• Joe Gilliver

Summer In the City

Has the festival season changed? Has it changed enough?


June, it was the month of sunshine, long summer days and extended golden evenings, and of course, the long-awaited festival season and Pride month. Finally, we were ready to open the hospitality doors and reconnect with other like-minded people, celebrating and socialising with them, sometimes for the first time in over two years. For some this was the month they had been waiting for, a chance to get back together with their support network and reverse some of the effects that the time apart has caused, for others it created a terrifying decision for them to make - do I stay or do I go?

Is Covid over?


Not everyone is ready to forgive and forget Covid yet, but despite this clear concern there seems to be a notable lack of acknowledgement from the events industry. Some festivals that went virtual during the pandemic decided to continue including people by creating hybrid events. Orkney folk festival saw such success with their virtual events, that a hybrid seemed the only natural next step. And it wasn’t only the smaller festivals that saw the potential in hybrid events, Glastonbury has always been covered by the BBC but this year decided to share live performances for the first time, making those of us who had to miss out feel slightly more involved. Unfortunately, many of those that attended in person were hit with positive covid results the day they returned from the festival.

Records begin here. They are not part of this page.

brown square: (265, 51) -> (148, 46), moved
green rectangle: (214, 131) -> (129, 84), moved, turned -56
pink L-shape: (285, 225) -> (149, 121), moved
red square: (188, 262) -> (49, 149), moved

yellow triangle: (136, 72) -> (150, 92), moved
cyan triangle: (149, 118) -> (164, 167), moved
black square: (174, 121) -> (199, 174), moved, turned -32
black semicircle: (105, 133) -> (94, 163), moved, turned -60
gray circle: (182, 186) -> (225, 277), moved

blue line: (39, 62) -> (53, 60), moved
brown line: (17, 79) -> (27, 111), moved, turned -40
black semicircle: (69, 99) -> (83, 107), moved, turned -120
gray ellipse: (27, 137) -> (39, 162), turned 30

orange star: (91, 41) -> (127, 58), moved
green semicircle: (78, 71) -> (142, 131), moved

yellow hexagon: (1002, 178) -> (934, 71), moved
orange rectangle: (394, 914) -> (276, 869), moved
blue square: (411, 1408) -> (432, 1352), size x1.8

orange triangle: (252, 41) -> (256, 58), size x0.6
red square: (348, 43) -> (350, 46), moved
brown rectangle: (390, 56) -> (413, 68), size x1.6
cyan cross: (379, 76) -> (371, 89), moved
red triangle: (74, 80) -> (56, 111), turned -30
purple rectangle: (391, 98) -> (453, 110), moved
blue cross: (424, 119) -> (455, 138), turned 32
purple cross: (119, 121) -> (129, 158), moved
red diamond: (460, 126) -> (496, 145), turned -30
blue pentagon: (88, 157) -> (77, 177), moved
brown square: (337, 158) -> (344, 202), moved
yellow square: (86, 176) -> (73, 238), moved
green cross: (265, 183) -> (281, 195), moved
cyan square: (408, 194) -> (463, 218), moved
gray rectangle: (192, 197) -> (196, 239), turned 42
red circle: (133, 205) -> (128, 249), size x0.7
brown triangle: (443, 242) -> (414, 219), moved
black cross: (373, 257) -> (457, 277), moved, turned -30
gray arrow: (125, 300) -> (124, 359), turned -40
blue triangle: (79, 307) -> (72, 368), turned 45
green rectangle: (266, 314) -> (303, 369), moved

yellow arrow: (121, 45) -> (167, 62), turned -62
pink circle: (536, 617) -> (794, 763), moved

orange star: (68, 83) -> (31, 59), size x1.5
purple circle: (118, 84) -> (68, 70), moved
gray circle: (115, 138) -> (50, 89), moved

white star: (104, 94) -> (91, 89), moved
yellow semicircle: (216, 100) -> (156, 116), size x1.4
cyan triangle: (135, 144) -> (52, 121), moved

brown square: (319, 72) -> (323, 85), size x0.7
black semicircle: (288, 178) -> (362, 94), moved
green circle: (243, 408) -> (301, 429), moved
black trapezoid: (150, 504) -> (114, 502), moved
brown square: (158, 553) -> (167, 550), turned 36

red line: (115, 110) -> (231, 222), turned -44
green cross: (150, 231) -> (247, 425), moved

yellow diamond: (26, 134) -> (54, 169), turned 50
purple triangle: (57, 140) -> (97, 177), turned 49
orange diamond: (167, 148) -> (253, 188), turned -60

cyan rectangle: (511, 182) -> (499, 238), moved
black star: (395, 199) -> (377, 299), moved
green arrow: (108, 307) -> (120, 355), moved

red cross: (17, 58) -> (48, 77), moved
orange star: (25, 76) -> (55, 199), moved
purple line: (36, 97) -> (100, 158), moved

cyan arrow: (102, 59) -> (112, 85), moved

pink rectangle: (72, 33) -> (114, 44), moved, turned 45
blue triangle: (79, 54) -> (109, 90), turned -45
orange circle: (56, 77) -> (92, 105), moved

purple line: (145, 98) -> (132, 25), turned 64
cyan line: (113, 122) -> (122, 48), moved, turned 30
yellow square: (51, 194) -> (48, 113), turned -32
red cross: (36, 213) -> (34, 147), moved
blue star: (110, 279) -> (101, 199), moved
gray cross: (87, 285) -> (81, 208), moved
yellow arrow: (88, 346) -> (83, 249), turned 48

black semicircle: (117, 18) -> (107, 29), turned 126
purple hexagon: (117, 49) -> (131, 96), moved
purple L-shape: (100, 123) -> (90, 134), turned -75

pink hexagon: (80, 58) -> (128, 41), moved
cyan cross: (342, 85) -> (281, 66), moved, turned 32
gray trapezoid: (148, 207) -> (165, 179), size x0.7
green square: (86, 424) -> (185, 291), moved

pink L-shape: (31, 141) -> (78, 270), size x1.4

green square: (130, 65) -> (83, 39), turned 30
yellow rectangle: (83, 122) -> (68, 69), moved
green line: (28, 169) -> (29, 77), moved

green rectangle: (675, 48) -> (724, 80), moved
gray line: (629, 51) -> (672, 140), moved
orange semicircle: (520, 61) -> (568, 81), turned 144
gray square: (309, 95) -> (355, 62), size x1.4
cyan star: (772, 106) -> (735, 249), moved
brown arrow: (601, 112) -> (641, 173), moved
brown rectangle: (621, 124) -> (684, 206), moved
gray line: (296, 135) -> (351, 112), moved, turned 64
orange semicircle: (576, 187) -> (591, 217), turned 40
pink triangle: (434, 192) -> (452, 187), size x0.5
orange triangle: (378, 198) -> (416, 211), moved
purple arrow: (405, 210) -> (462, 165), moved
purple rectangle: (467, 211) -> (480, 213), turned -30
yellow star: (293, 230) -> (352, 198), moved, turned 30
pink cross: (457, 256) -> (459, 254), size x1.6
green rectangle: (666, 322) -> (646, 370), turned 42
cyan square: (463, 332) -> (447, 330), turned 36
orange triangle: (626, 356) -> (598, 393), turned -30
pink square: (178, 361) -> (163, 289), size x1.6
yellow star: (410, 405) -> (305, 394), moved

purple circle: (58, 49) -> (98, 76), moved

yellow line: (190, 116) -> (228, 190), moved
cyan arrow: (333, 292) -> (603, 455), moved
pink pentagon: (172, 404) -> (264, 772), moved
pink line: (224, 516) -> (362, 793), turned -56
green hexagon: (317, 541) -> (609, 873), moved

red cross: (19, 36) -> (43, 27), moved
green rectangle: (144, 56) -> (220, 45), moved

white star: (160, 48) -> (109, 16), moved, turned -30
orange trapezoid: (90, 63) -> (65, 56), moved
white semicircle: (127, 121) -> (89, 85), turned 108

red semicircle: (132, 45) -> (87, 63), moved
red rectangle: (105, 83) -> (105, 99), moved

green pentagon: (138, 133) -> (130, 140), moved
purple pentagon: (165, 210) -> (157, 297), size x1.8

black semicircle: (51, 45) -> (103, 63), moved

There is no denying that to many, live events are synonymous with inclusivity and acceptance and that many in the events industry are striving to help build an industry we can be proud of’. With this year’s London Pride event being billed as 'the biggest and most inclusive event in history', it proves many are willing to travel after two years of cancellations, and are willing to venture far from home for a chance to support one another and contribute to a celebration of truly embracing who you are.


However, this is not an opportunity afforded to all. With the ever-present news of more COVID infections, and the cost of living threatening to rise even further, many are facing the reality that making ends meet is now the priority, and a budget for leisure activities and travel is no longer a realistic goal. Add to that the increasing cost of travel, and rail strikes making travel even more difficult. As well as the fact that festivals and live events are often not adequately set up to be accessible for all, and people are, albeit reluctantly, opting out. Of course, the big events don’t see much of an impact from this, but the smaller festivals and British summer events are feeling the strain, with many choosing to close their doors as a result of low footfall. Those that can stay open have had to battle with post- Brexit rules impacting on getting live artists, some of whom were booked to attend before Covid hit, and a staff shortage, with people having to find alternative forms of income during the Pandemic.


What more can be done?


It begs the question, why as an industry are we not utilising the instruments at our own fingertips? Hybrid events have proven time and again to be the answer. An opportunity to bring people together, a chance to interact virtually but to be present, and in the moment. To open doors and combat all of the issues attending in person can create. Are we ready as an industry to realise that times they are a changing? And are we ready to change with them? Or are we ready to allow our quintessentially British village events, folk festivals, and culturally important gatherings to slow down and exclude all those who, for whatever reason, can’t attend in person?